Russell Means the aboriginal activist from Pine Ridge reservation in South Dakota, stopped in Winnipeg this September. The actor, politician and former president of the American Indian Movement (AIM) spoke with the confidence of a man who has been through much. His life moved from criminal frustration to near-icon status, and the crisis lines that cross his face speak of many tales to tell. 65 winters young, as he says, and they have informed his mature philosophy of freedom and independence.

Means’ life reads like a paperback action thriller. Born an Ogala Lakota, he and other AIM members occupied Alcatraz prison in 1969, the Bureau of Indian Affairs in Washington, D.C., in 1972, and in 1973, after a siege at Wounded Knee in South Dakota, four were left dead and sixteen wounded after AIM members fought it out with federal marshals and the F.B.I. He said he was fighting for freedom for his people, and spent time in jail.

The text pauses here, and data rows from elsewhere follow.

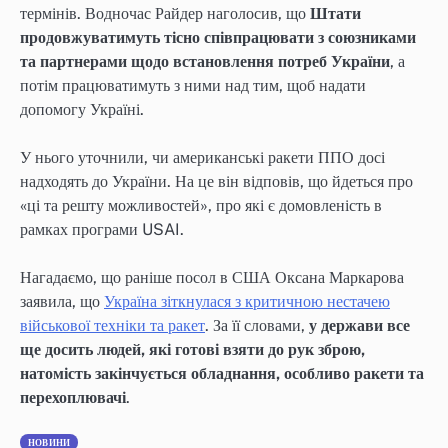
термінів. Водночас Райдер наголосив, що
Штати
продовжуватимуть тісно співпрацювати з союзниками
та партнерами щодо встановлення потреб України
, а
потім працюватимуть з ними над тим, щоб надати
допомогу Україні.
У нього уточнили, чи американські ракети ППО досі
надходять до України. На це він відповів, що йдеться про
«ці та решту можливостей», про які є домовленість в
рамках програми USAI.
Нагадаємо, що раніше посол в США Оксана Маркарова
заявила, що
Україна зіткнулася з критичною нестачею
військової техніки та ракет
. За її словами,
у держави все
ще досить людей, які готові взяти до рук зброю,
натомість закінчується обладнання, особливо ракети та
перехоплювачі
.
НОВИНИ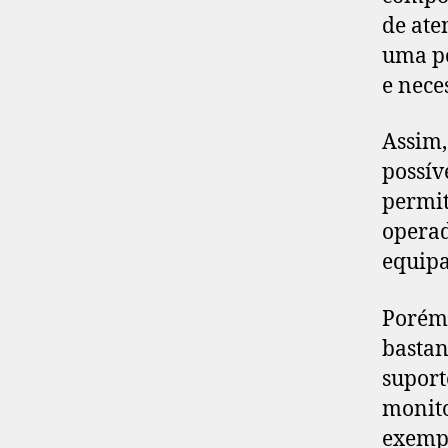
de ate
uma po
e nece
Assim,
possív
permit
operad
equip
Porém,
bastan
suport
monito
exemp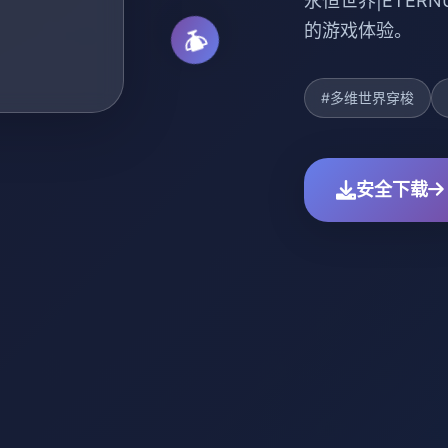
永恒世界|ETE
的游戏体验。
#多维世界穿梭
安全下载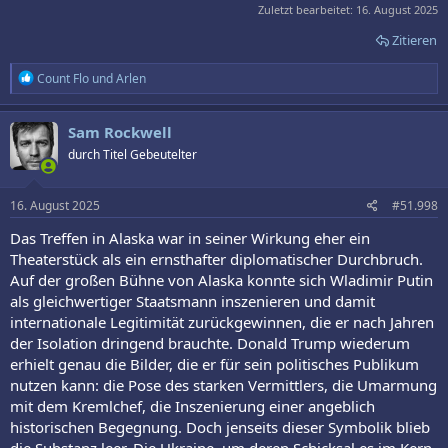
Zuletzt bearbeitet:
16. August 2025
Zitieren
R
Count Flo
und
Arlen
e
a
k
Sam Rockwell
t
durch Titel Gebeutelter
i
o
n
e
16. August 2025
#51.998
n
:
Das Treffen in Alaska war in seiner Wirkung eher ein
Theaterstück als ein ernsthafter diplomatischer Durchbruch.
Auf der großen Bühne von Alaska konnte sich Wladimir Putin
als gleichwertiger Staatsmann inszenieren und damit
internationale Legitimität zurückgewinnen, die er nach Jahren
der Isolation dringend brauchte. Donald Trump wiederum
erhielt genau die Bilder, die er für sein politisches Publikum
nutzen kann: die Pose des starken Vermittlers, die Umarmung
mit dem Kremlchef, die Inszenierung einer angeblich
historischen Begegnung. Doch jenseits dieser Symbolik blieb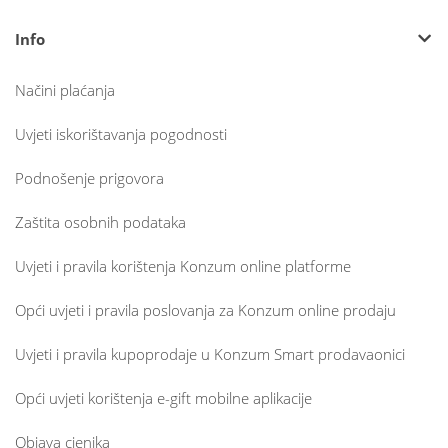
Info
Načini plaćanja
Uvjeti iskorištavanja pogodnosti
Podnošenje prigovora
Zaštita osobnih podataka
Uvjeti i pravila korištenja Konzum online platforme
Opći uvjeti i pravila poslovanja za Konzum online prodaju
Uvjeti i pravila kupoprodaje u Konzum Smart prodavaonici
Opći uvjeti korištenja e-gift mobilne aplikacije
Objava cjenika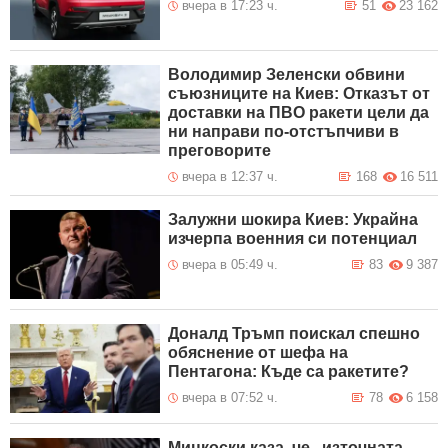
вчера в 17:23 ч.
51
23 162
Володимир Зеленски обвини
съюзниците на Киев: Отказът от
доставки на ПВО ракети цели да
ни направи по-отстъпчиви в
преговорите
вчера в 12:37 ч.
168
16 511
Залужни шокира Киев: Украйна
изчерпа военния си потенциал
вчера в 05:49 ч.
83
9 387
Доналд Тръмп поискал спешно
обяснение от шефа на
Пентагона: Къде са ракетите?
вчера в 07:52 ч.
78
6 158
Мицкоски каза, че „източната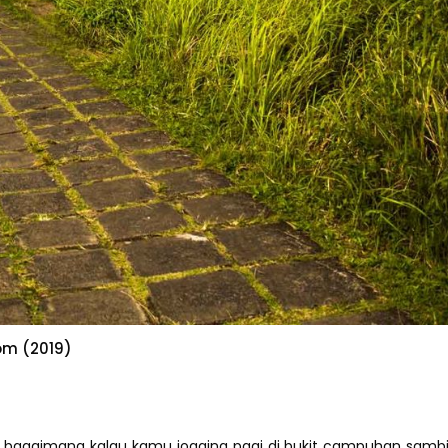
om (2019)
. Nah, bagaimana kalau kamu jogging pagi di bukit campuhan sam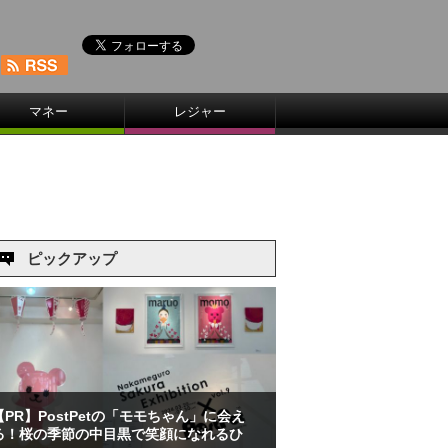
マネー
レジャー
ピックアップ
【PR】PostPetの「モモちゃん」に会え
る！桜の季節の中目黒で笑顔になれるひ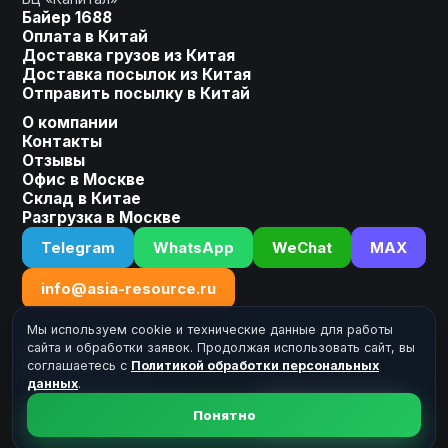
Байер 1688
Оплата в Китай
Доставка грузов из Китая
Оставьте заявку, мы сделаем
Доставка посылок из Китая
для Вас индивидуальное
Отправить посылку в Китай
предложение!
О компании
Контакты
Ваше имя
Отзывы
Офис в Москве
Склад в Китае
Разгрузка в Москве
Номер телефона
Telegram
WhatsApp
WeChat
MAX
+7
info@asia-resource.ru
Мы используем cookie и технические данные для работы
Реквизиты
сайта и обработки заявок. Продолжая использовать сайт, вы
ИП Кабанов А.А.
соглашаетесь с
Политикой обработки персональных
ИНН: 502723918030
данных
.
Получить расчет
YouTube
Telegram
Понятно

Another armed struggle took Means to Nicaragua to do battle with the Sandinista government. Through all this, he survived nine assassination attempts. He also acted in movies like “The Last of the Mohicans” with Daniel Day Lewis and “Natural Born Killers” with Woody Harrelson. Today he speaks only of peaceful negotiations to conflicts. “I believe in individual liberty through self-determination and through representative government,” he now holds, an about-turn from his turbulent past.

For a full understanding of Means’ path, one would have to walk the mile in his moccasins, as the old saying goes. For decades aboriginal people have faced a great many issues with governments of the day, with little or no success. At times frustration builds in some to the point of occupations and even rash choices. In Canada, we have only to look at the business at Oka, or Ipperwash, where aboriginal activist Dudley George was shot dead by police. There were others and there will be more.

The imposed Indian act, a deeply flawed set of laws with a life of their own, governments that refuse to hold up their fiduciary duty to the people and corrupt band councils are only a few of the frustrations that play on the lives of average Indians today. Are there more Russell Means’s out there? Yes, of course. Occasionally they appear at some venue where aboriginals are at the short end of their aboriginal rights, lands or resources. Occasionally they face a corrupt band council, where human rights, like the right to speak out without being punished, are regularly trampled.

The most frustrating office any aboriginal person ever has the misfortune to deal with is the Federal Department of Indian and Northern Affairs Canada (INAC), who have the fiduciary responsibility of protecting the rights of all First Nations’ peoples. For more years than I care to remember, native people from across Canada have petitioned the department’s intervention as a last resort regarding the loss of rights and band councils’ abuse of funds. INAC must have a warehouse a mile long and a mile wide just to store all the accumulated correspondence over the years from thousands of concerned natives. That’s all that happens. It’s stored.

Now when I hear someone say they have been in touch with INAC, I tend to keep quiet although I know by heart the song and dance INAC will put them through. The bureaucrats tell them the process to file their grievances and promise that someone will certainly look into the problem. Two to three years later, they will give up. Nothing ever happens and it’s business as usual down at the band office.

In this context, people who see wrongdoing, and who have sometimes been deprived of their homes, their incomes, or even eligibility for social services because they dared to complain, can become quite desperate. They naturally bandy about solutions that are scary, to say the least. I have been shocked by conversations with people who suggest that the only way to deal with a dictator or corrupt band official was to use physical violence. Their argument was that INAC does nothing to solve the problems and continues to dish out even more money at the time you are informing them of the blatant abuse of funding.

I do not agree with that line of thought, no matter how seemingly intractable the problems. The use of violence is not the answer. But the neglect tempts many out in Indian country to do exactly as Russell Means once did. And he has for most of his life engaged in much more honourable pursuits as an author, artist, politician and father. He believes the time for radical action is past and is promoting a positive aboriginal policy model based on economic and political freedom, personal responsibility and cultural integrity.

The changes Russell Means wants would get rid of a lot of the frustration in Indian country. If we listened to him, we wouldn’t have any trouble.